Este proceso de anoxia (falta de oxígeno) fue el golpe de gracia para la vida marina, eliminando especies que habían poblado los océanos durante millones de años.
Una advertencia para el futuro
Más allá del valor histórico, este hallazgo es fundamental para comprender los riesgos del cambio climático actual. Los científicos advierten que la velocidad con la que se liberan gases hoy es comparable, en ciertos aspectos, a los procesos geológicos de hace 252 millones de años.
Estudiar este evento ayuda a proyectar cómo las especies podrían reaccionar ante cambios bruscos en la composición de la atmósfera. La historia de la Tierra sigue siendo nuestra mejor guía para entender el equilibrio ambiental.

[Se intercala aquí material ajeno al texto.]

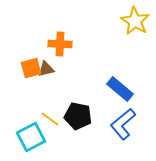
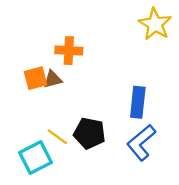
blue rectangle: (120, 89) -> (138, 102), turned 56

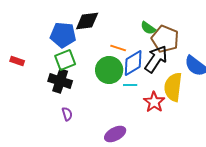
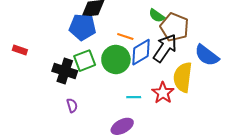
blue pentagon: (63, 35) -> (83, 27), moved
green square: (65, 60) -> (85, 61), moved
cyan line: (130, 85) -> (134, 97), moved

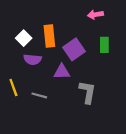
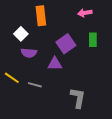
orange rectangle: (49, 36) -> (41, 16), moved
yellow line: (13, 88) -> (12, 78), turned -35
gray L-shape: (88, 92) -> (78, 98), moved

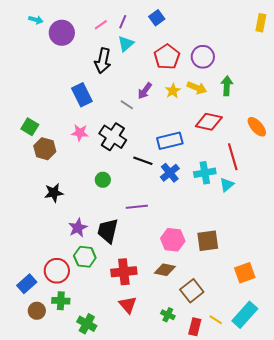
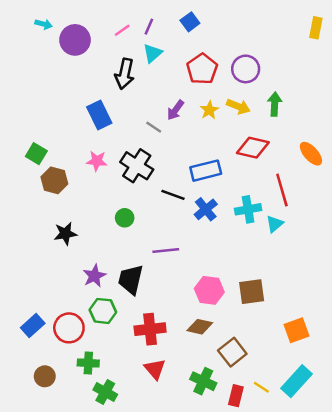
blue rectangle: (27, 284) -> (33, 325), moved
green cross: (61, 301) -> (88, 363), moved
green cross: (168, 315) -> (203, 381), size x1.5

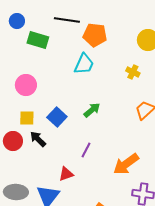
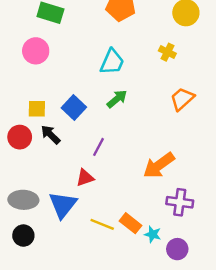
cyan trapezoid: (84, 64) -> (112, 62), moved
pink circle: (26, 85) -> (36, 51), moved
purple line: (86, 150) -> (98, 147), moved

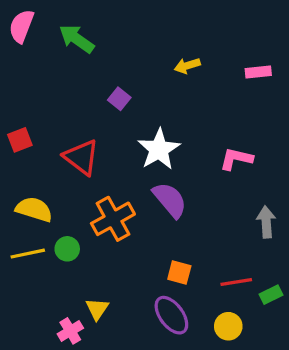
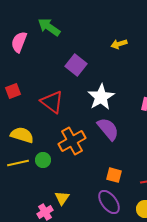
pink semicircle: (21, 26) -> (19, 42), moved
purple square: (119, 99) -> (76, 65), size x1.5

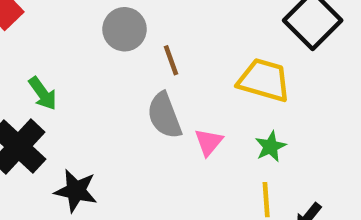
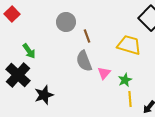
green star: (271, 147) -> (125, 80), moved
black star: (76, 191) -> (44, 95), turned -30

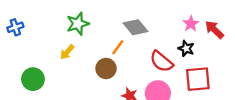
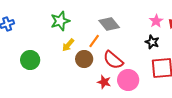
yellow arrow: (67, 52) -> (68, 45), moved
red semicircle: (161, 61) -> (113, 60), moved
green circle: (33, 79) -> (30, 60), moved

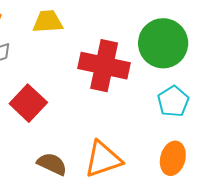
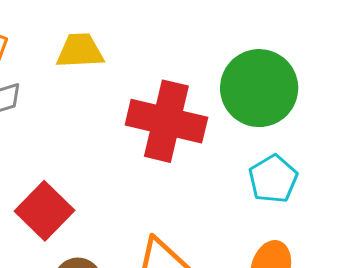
red square: (28, 103) -> (45, 211), moved

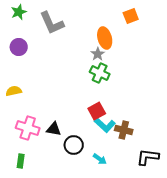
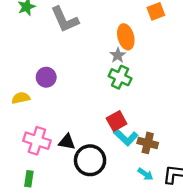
purple circle: (19, 47) -> (46, 77), moved
black circle: (74, 145) -> (90, 160), size x1.4
cyan arrow: (100, 159) -> (145, 174), moved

¿Cómo se logró esta conclusión?
Para confirmar esta hipótesis, los investigadores analizaron muestras geológicas y registros fósiles de diversas partes del mundo. Gracias a la tecnología de análisis isotópico, pudieron fechar con precisión los eventos volcánicos y correlacionarlos con la desaparición de las especies.
El resultado es un modelo detallado que explica la cadena de eventos: desde la liberación de lava y gases hasta el colapso total de la cadena alimentaria global.